Maybe the second time’s the charm? Twenty-five years after a letter from the Union of Concerned Scientists urged mankind to take action against environmental damage, the world’s researchers are at it again. Yesterday’s letter, signed by 15,365 scientists from 185 countries, says humans have failed to prevent “potentially catastrophic” climate change, even warning that many species could be extinct by the century’s end. It’s not all bad news, though: They note that humans have stabilized the ozone layer, reduced extreme poverty and made significant gains in renewable energy.

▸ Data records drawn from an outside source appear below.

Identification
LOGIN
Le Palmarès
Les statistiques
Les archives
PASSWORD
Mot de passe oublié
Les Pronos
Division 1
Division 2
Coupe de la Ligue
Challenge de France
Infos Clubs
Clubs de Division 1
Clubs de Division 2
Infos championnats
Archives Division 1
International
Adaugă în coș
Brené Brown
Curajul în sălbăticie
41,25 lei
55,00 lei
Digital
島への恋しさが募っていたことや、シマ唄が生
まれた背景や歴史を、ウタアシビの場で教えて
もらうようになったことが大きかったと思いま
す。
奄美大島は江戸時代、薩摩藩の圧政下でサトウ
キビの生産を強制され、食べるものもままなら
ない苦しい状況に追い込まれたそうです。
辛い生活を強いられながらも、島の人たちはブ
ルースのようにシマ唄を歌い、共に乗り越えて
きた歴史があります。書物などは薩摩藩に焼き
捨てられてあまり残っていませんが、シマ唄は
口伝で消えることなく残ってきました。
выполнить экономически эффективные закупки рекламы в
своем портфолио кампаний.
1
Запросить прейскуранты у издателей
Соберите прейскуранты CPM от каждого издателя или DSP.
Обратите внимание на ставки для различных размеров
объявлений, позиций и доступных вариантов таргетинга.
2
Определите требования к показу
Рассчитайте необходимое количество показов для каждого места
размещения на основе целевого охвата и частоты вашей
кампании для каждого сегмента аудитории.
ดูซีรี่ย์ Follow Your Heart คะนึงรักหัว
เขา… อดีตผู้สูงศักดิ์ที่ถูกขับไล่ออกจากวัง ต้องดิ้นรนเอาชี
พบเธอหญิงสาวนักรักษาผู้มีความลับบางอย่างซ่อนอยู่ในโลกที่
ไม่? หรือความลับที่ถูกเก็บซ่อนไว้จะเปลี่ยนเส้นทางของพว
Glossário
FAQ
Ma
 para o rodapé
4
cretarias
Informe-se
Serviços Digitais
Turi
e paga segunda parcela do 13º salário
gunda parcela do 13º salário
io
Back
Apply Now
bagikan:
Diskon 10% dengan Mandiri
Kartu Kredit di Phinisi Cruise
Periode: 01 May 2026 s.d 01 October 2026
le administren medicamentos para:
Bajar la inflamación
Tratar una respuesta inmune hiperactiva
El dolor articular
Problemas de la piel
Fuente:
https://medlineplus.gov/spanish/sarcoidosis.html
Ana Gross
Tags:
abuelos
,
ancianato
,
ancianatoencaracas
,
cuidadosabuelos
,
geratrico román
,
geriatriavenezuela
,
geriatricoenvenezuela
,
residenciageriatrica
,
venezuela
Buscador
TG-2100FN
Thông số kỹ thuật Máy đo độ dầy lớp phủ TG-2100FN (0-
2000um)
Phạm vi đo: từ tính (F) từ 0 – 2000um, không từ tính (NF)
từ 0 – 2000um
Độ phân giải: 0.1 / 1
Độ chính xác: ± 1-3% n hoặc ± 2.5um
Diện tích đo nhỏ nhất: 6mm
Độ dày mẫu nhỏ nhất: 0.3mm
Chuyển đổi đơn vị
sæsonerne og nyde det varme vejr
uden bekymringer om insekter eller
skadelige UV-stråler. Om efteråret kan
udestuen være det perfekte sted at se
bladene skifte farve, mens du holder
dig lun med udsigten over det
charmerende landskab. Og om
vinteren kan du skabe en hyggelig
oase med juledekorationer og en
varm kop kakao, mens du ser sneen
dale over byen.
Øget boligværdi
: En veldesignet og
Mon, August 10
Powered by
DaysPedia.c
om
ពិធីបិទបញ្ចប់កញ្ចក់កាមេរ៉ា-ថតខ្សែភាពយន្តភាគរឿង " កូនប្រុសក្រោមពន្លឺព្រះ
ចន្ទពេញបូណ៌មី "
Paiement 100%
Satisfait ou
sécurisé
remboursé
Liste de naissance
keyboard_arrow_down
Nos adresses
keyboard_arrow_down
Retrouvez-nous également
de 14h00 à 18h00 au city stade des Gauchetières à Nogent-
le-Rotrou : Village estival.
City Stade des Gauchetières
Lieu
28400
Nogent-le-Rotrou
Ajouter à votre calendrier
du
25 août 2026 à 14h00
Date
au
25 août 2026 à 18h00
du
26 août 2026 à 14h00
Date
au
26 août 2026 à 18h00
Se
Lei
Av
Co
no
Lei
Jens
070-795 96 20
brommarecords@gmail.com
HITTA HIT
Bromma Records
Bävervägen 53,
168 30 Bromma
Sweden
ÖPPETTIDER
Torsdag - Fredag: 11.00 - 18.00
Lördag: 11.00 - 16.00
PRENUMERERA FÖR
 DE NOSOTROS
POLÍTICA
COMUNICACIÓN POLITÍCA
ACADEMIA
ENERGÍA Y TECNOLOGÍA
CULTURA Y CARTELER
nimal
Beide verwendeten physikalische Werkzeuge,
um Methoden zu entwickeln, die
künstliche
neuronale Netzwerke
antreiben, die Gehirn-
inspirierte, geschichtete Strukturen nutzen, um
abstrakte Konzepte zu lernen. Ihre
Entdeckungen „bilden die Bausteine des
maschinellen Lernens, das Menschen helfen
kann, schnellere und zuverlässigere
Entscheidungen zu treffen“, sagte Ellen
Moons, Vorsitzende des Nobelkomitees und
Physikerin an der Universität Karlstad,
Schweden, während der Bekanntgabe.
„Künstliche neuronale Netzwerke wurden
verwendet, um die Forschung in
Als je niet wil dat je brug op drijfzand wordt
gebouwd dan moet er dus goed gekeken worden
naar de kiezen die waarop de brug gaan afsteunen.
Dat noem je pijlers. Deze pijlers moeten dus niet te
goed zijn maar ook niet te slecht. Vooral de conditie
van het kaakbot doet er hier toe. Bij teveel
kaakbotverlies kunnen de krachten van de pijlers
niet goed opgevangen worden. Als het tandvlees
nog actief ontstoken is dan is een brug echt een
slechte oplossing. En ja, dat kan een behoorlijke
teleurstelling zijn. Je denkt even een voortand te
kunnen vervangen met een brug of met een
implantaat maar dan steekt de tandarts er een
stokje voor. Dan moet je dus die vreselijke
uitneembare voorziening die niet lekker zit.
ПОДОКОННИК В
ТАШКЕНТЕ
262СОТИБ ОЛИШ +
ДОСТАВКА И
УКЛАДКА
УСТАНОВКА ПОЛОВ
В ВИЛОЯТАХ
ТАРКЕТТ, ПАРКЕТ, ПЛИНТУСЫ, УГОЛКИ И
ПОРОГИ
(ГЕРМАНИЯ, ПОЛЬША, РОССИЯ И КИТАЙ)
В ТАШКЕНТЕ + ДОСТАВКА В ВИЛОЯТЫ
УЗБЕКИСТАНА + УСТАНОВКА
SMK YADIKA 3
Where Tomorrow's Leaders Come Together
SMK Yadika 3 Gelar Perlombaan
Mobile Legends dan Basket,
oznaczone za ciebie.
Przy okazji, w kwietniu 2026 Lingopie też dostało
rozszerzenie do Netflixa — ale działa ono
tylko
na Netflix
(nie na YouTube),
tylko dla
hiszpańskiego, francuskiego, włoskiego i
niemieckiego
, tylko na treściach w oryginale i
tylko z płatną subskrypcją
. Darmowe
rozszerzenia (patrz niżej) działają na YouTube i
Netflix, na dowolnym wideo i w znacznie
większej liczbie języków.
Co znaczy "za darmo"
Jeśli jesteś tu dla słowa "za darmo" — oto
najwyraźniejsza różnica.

They’re venturing down a new path. More and more young Pakistanis are swapping traditional careers for entrepreneurial ventures, battling conservative social norms and occasional scorn from older family members. Over the past five years, startups spanning music, health, food, science, beauty and more have sprung up across Pakistan, which boasts more than 20 startup incubators. But it’s a risk leaving a stable job in a country that’s notoriously unstable for investors. And the near future could prove critical as investors watching global risks decide whether to get into the game.
Not everyone trusts the system. A new poll shows 36 percent of Native Americans don’t call the police when they need help, and half believe the legal system has failed them. It’s an especially disturbing reality for the estimated 1 in 3 Native American women who are sexually assaulted, many of whom are caught between toothless tribal courts and overburdened federal authorities. Now many hope the recent Tribal Law and Order Act may help change the culture of impunity by reducing wait times and letting tribal courts pass harsher sentences.
They’re so bored they could stream. Netflix surveyed 37,000 global users on their viewing habits and found that 67 percent now use the streaming service outside their homes. Eleven percent have seen spoilers while peeking at someone else’s screen and 22 percent have cried in public while watching. With services and data plans evolving to encourage streaming anywhere, those numbers are only going up. But not all human connection is lost: 35 percent of public viewers said someone had interrupted them to discuss what they were watching.
Maybe everyone will get participation trophies. The U.S. Soccer Federation is looking into the idea of hosting pre-World Cup matches with Italy, Netherlands, Ghana and Chile — teams that unexpectedly didn’t qualify for the tournament. With talks in the very early stages, it’s unclear whether this would be a series of friendlies or an actual tournament. Either way it may be difficult to get football associations to pitch in and release their players. Some may also be anxious about the possibility of coming in last among losers.